I am reading a fascinating book entitled Finger prints of God: The Search for the Science of Spirituality, by the NPR religion correspondent, Barbara Bradley Hagerty. She describes her personal quest to find out what science has to say about the viability of belief in God, and her conclusion that the brain is hardwired to be in communion with God. She describes how she was raised a Christian Scientist by her family, and that although she felt compelled to turn away with from their practice of going without the assistance of doctors, she nonetheless was deeply affected by her roots.
She describes how her mother came across an account that Barbara’s grandmother had written down on a yellow undated paper of a time when at the age of 41 she became deathly ill. Her daughter, Barbara’s mother was away at school, and “when she arrived at Granny’s bedside, she found her mother slipping in and out of consciousness. Granny was attended by two Christian Science practitioners and a medically trained Christian science nurse. They kept a fierce prayer vigil for nearly three days, but on Saturday morning, Granny ‘slipped out of this world and moved through a brief space of darkness,’ as she would later write, in a written testimony that my mother found after Granny’s death. According to the people by her bedside, ‘the eyes did not close but a film closed over them and all activities ceased.’
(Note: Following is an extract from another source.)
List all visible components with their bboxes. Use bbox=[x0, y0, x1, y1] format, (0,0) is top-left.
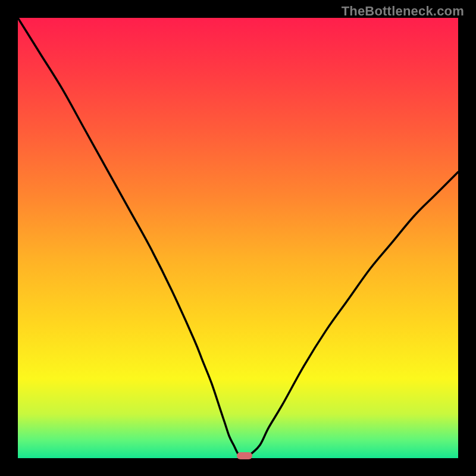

“But not for Granny. Granny was on the move. ‘I had passed through the portal called death,’ she wrote. ‘There was no fear and no anxiety. I seemed to be walking or going some place. I was conscious of the fact that I had left the world and those dear to me just as much as if you walked out of a room and closed the door behind you. After walking for a time, the light seemed to breaking through and everything seemed to be getting much lighter when suddenly a light that I had never seen anything like before broke before me, and I was completely surrounded by a brilliancy that blinded me, so that I could hardly see. A voice spoke to me and said, ‘Go back, you are needed there.’ As a soldier obeys a command spoken to him without question, so I obeyed this command.’
“An hour passed, and the friends next to Granny’s bed continued to hold vigil, unaware of Granny’s subterranean travels. Suddenly, “to the astonishment of them both, I opened my eyes wide” and began to speak.
“’I heard my own voice talking, and this is what was said as they took it down… ‘It is wonderful.’ ‘It is beautiful.’ ‘The darkness is all gone, there just isn’t any more darkness at all.’ ‘There is not death. You don’t have to die.’ Turning to the (friends,) I said, ‘You never have to be afraid again.’”
“At that moment, Granny threw off the covers. ‘I’m hot!’ she declared, and rose from the bed, brusher her teeth, and asked for some breakfast.” (pp. 216-7)
In a few moments we will share in hold communion. When we receive the bread and the cup, we ascend, once more, that holy mountain with Jesus. Transfigured, we obey the command of Jesus to return to the world as a servant, emboldened by what we have glimpsed.